### Aim of the task
Report every line of the entries that contains the word "sans".

### Dataset content
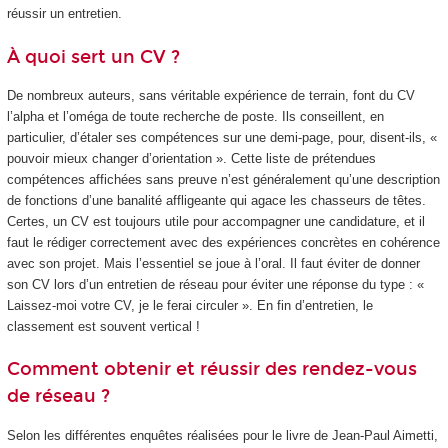
réussir un entretien.
À quoi sert un CV ?
De nombreux auteurs, sans véritable expérience de terrain, font du CV
l’alpha et l’oméga de toute recherche de poste. Ils conseillent, en
particulier, d’étaler ses compétences sur une demi-page, pour, disent-ils, «
pouvoir mieux changer d’orientation ». Cette liste de prétendues
compétences affichées sans preuve n’est généralement qu’une description
de fonctions d’une banalité affligeante qui agace les chasseurs de têtes.
Certes, un CV est toujours utile pour accompagner une candidature, et il
faut le rédiger correctement avec des expériences concrètes en cohérence
avec son projet. Mais l’essentiel se joue à l’oral. Il faut éviter de donner
son CV lors d’un entretien de réseau pour éviter une réponse du type : «
Laissez-moi votre CV, je le ferai circuler ». En fin d’entretien, le
classement est souvent vertical !
Comment obtenir et réussir des rendez-vous
de réseau ?
Selon les différentes enquêtes réalisées pour le livre de Jean-Paul Aimetti,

### Result below
De nombreux auteurs, sans véritable expérience de terrain, font du CV
compétences affichées sans preuve n’est généralement qu’une description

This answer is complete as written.